The Anathemata



Did he strike soundings off Vecta Insula?

or was it already the gavelkinda igland?1

Did he lie by

in the East Road?

was it a kindly numen of the Sleeve that headed him clear of South Sand Head?

Did he shelter in the Small Downs?

Keeping close in, did he feel his way

between the Flats and the Brake?

But, what was her draught, and, what was the ocean doing?

Did he stand on toward the Gull?

did his second mate sound

with more than care?

was it perforce or Fortuna’s rudder, circumstance or superb pilotage or clean oblation

that sheered him from smother

(the unseen necropolis2 banking to starboard of her).

Or was it she

Sea-born and Sea-star

whose own, easy and free

the pious matlos are3

or, was it a whim of Poseidon’s

(master o’ the cinque masters o’ lodemanage)4

David Jones notes

1 When I wrote this I was associating the system of gavelkind with the Isle of Wight solely on account of its being occupied by Jutes, who also occupied Kent, which county is particularly associated with that system and there is evidence of a sort of succession by gavelkind in the Jutish area in Hampshire opposite Wight.

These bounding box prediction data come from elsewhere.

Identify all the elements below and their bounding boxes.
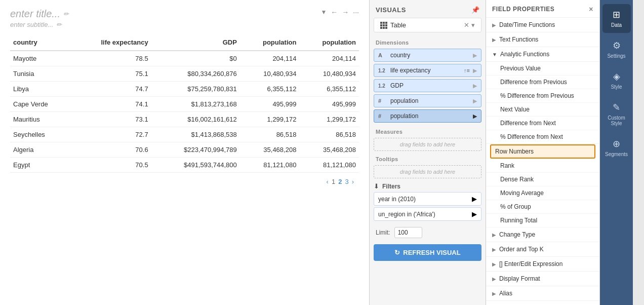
field-name-population1: population bbox=[390, 97, 470, 104]
table-cell: 204,114 bbox=[240, 51, 300, 66]
dimension-field-gdp[interactable]: 1.2 GDP ▶ bbox=[374, 79, 481, 92]
table-cell: 75.1 bbox=[71, 66, 151, 82]
page-next[interactable]: › bbox=[352, 178, 354, 185]
table-row: Mayotte78.5$0204,114204,114 bbox=[10, 51, 359, 66]
dimension-field-country[interactable]: A country ▶ bbox=[374, 49, 481, 62]
section-analytic[interactable]: ▼ Analytic Functions bbox=[486, 47, 599, 62]
table-row: Algeria70.6$223,470,994,78935,468,20835,… bbox=[10, 142, 359, 158]
page-2-current[interactable]: 2 bbox=[338, 178, 342, 185]
tab-segments[interactable]: ⊕ Segments bbox=[602, 133, 631, 162]
tab-settings[interactable]: ⚙ Settings bbox=[602, 35, 631, 64]
analytic-rank[interactable]: Rank bbox=[486, 159, 599, 173]
table-cell: Egypt bbox=[10, 158, 71, 173]
visuals-panel: VISUALS 📌 Table ✕ ▾ Dimensions A country… bbox=[370, 0, 486, 305]
more-options-icon[interactable]: ··· bbox=[353, 8, 359, 16]
section-display-format[interactable]: ▶ Display Format bbox=[486, 272, 599, 286]
tooltips-drag-area[interactable]: drag fields to add here bbox=[374, 165, 481, 178]
tab-style[interactable]: ◈ Style bbox=[602, 66, 631, 95]
chart-type-selector[interactable]: Table ✕ ▾ bbox=[374, 18, 481, 32]
field-expand-arrow[interactable]: ▶ bbox=[473, 67, 477, 74]
viz-title[interactable]: enter title... bbox=[10, 8, 60, 20]
table-row: Egypt70.5$491,593,744,80081,121,08081,12… bbox=[10, 158, 359, 173]
field-expand-arrow[interactable]: ▶ bbox=[473, 113, 477, 120]
field-expand-arrow[interactable]: ▶ bbox=[473, 83, 477, 89]
settings-tab-icon: ⚙ bbox=[613, 40, 621, 51]
filter-region[interactable]: un_region in ('Africa') ▶ bbox=[374, 207, 481, 221]
table-header-cell: life expectancy bbox=[71, 34, 151, 51]
table-cell: 70.6 bbox=[71, 142, 151, 158]
section-alias-label: Alias bbox=[499, 290, 512, 297]
dimension-field-population2[interactable]: # population ▶ bbox=[374, 109, 481, 123]
tab-custom-style[interactable]: ✎ Custom Style bbox=[602, 97, 631, 131]
table-header-cell: population bbox=[240, 34, 300, 51]
field-sort-icon[interactable]: ↑≡ bbox=[464, 67, 470, 73]
dimension-field-population1[interactable]: # population ▶ bbox=[374, 94, 481, 107]
page-prev[interactable]: ‹ bbox=[327, 178, 329, 185]
field-type-icon-hash2: # bbox=[378, 113, 387, 119]
analytic-previous-value[interactable]: Previous Value bbox=[486, 62, 599, 75]
analytic-diff-next[interactable]: Difference from Next bbox=[486, 117, 599, 130]
table-cell: $80,334,260,876 bbox=[151, 66, 240, 82]
viz-controls: ▼ ← → ··· bbox=[320, 8, 359, 16]
table-header-cell: population bbox=[299, 34, 359, 51]
edit-subtitle-icon[interactable]: ✏ bbox=[56, 21, 62, 28]
page-3[interactable]: 3 bbox=[345, 178, 348, 185]
section-alias[interactable]: ▶ Alias bbox=[486, 286, 599, 301]
table-cell: $491,593,744,800 bbox=[151, 158, 240, 173]
table-cell: 1,299,172 bbox=[299, 112, 359, 127]
chevron-down-icon[interactable]: ▾ bbox=[471, 21, 475, 29]
viz-header: enter title... ✏ enter subtitle... ✏ ▼ ←… bbox=[10, 8, 359, 28]
page-1[interactable]: 1 bbox=[332, 178, 335, 185]
analytic-pct-of-group[interactable]: % of Group bbox=[486, 200, 599, 214]
measures-drag-area[interactable]: drag fields to add here bbox=[374, 138, 481, 151]
field-expand-arrow[interactable]: ▶ bbox=[473, 98, 477, 104]
section-datetime[interactable]: ▶ Date/Time Functions bbox=[486, 18, 599, 32]
limit-input[interactable] bbox=[394, 227, 422, 238]
dimension-field-life-expectancy[interactable]: 1.2 life expectancy ↑≡ ▶ bbox=[374, 64, 481, 77]
section-order-topk[interactable]: ▶ Order and Top K bbox=[486, 242, 599, 257]
field-type-icon-hash: # bbox=[378, 98, 387, 104]
table-cell: 86,518 bbox=[299, 127, 359, 142]
tab-data[interactable]: ⊞ Data bbox=[602, 4, 631, 33]
section-text[interactable]: ▶ Text Functions bbox=[486, 32, 599, 47]
table-cell: $223,470,994,789 bbox=[151, 142, 240, 158]
filter-arrow-icon[interactable]: ▶ bbox=[472, 195, 477, 203]
field-name-population2: population bbox=[390, 112, 470, 120]
edit-title-icon[interactable]: ✏ bbox=[63, 10, 69, 18]
limit-row: Limit: bbox=[370, 223, 486, 240]
analytic-moving-average[interactable]: Moving Average bbox=[486, 186, 599, 200]
visuals-header: VISUALS 📌 bbox=[370, 0, 486, 18]
section-display-format-label: Display Format bbox=[499, 275, 540, 282]
visuals-pin-icon[interactable]: 📌 bbox=[471, 6, 480, 14]
section-text-arrow: ▶ bbox=[492, 37, 496, 43]
measures-label: Measures bbox=[370, 127, 486, 137]
field-type-icon-num2: 1.2 bbox=[378, 83, 387, 89]
filter-year[interactable]: year in (2010) ▶ bbox=[374, 192, 481, 206]
segments-tab-icon: ⊕ bbox=[613, 138, 620, 149]
filter-arrow-icon2[interactable]: ▶ bbox=[472, 210, 477, 218]
section-change-type[interactable]: ▶ Change Type bbox=[486, 227, 599, 242]
arrow-right-icon[interactable]: → bbox=[342, 8, 349, 16]
table-cell: 70.5 bbox=[71, 158, 151, 173]
table-cell: 35,468,208 bbox=[299, 142, 359, 158]
table-cell: 495,999 bbox=[240, 97, 300, 112]
viz-subtitle[interactable]: enter subtitle... bbox=[10, 21, 53, 28]
field-expand-arrow[interactable]: ▶ bbox=[473, 52, 477, 59]
analytic-next-value[interactable]: Next Value bbox=[486, 103, 599, 117]
arrow-left-icon[interactable]: ← bbox=[331, 8, 338, 16]
analytic-pct-diff-next[interactable]: % Difference from Next bbox=[486, 130, 599, 144]
analytic-row-numbers[interactable]: Row Numbers bbox=[490, 144, 595, 159]
section-expression[interactable]: ▶ [] Enter/Edit Expression bbox=[486, 257, 599, 272]
pagination: ‹ 1 2 3 › bbox=[10, 173, 359, 187]
refresh-button[interactable]: ↻ REFRESH VISUAL bbox=[374, 244, 481, 261]
filter-icon[interactable]: ▼ bbox=[320, 9, 327, 16]
table-header: countrylife expectancyGDPpopulationpopul… bbox=[10, 34, 359, 51]
analytic-dense-rank[interactable]: Dense Rank bbox=[486, 173, 599, 186]
section-display-format-arrow: ▶ bbox=[492, 276, 496, 282]
analytic-diff-prev[interactable]: Difference from Previous bbox=[486, 75, 599, 89]
analytic-pct-diff-prev[interactable]: % Difference from Previous bbox=[486, 89, 599, 103]
close-button[interactable]: × bbox=[589, 5, 593, 13]
section-change-type-arrow: ▶ bbox=[492, 232, 496, 238]
cross-icon[interactable]: ✕ bbox=[464, 21, 469, 29]
analytic-running-total[interactable]: Running Total bbox=[486, 214, 599, 227]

2 It so happens that it was at Deal, c. 1903, that ‘I first beheld the ocean’ and I particularly remember that sometimes, in certain conditions of weather and tide, a number of hulks were visible on the Goodwins which then seemed like a graveyard of ships.

3 Cf. Archbishop David Mathew, British Seamen, p. 48, ‘Easy and gallant they defend the freedom of the seas and the shores of England’. And cf. song, AlI the Nice Girls Love a Sailor, line 5, ‘Bright and breezy, free and easy’.

4 ‘Cinque’ and ‘lodemanage’ to be said as in English, indeed as in Cockney English. (Each of the Cinque Portsb had a pilot called the Master of Lodemanage.)

additional notes

DJ note 2: the quotation is from Patmore, Amelia:

Whene’er mine eyes do my Amelia greet/It is with such emotion/As when, in childhood, turning a dim street,/I first beheld the ocean.
Thomas Dilworth tells me ‘he must have read Patmore before or shortly after becoming a Catholic...As a Cath. convert,  he [Patmore] would have been of interest to the Catholics DJ was associating with then. And he was associated with the Pre-Raphaelites, who fascinated DJ. ’

Vecta Insula: Isle of Wight (‘igland’ is Old English for ‘island’).

East Road: off Dungeness, in the Dover Strait. It provides some sheltered anchorage. This map might help a bit.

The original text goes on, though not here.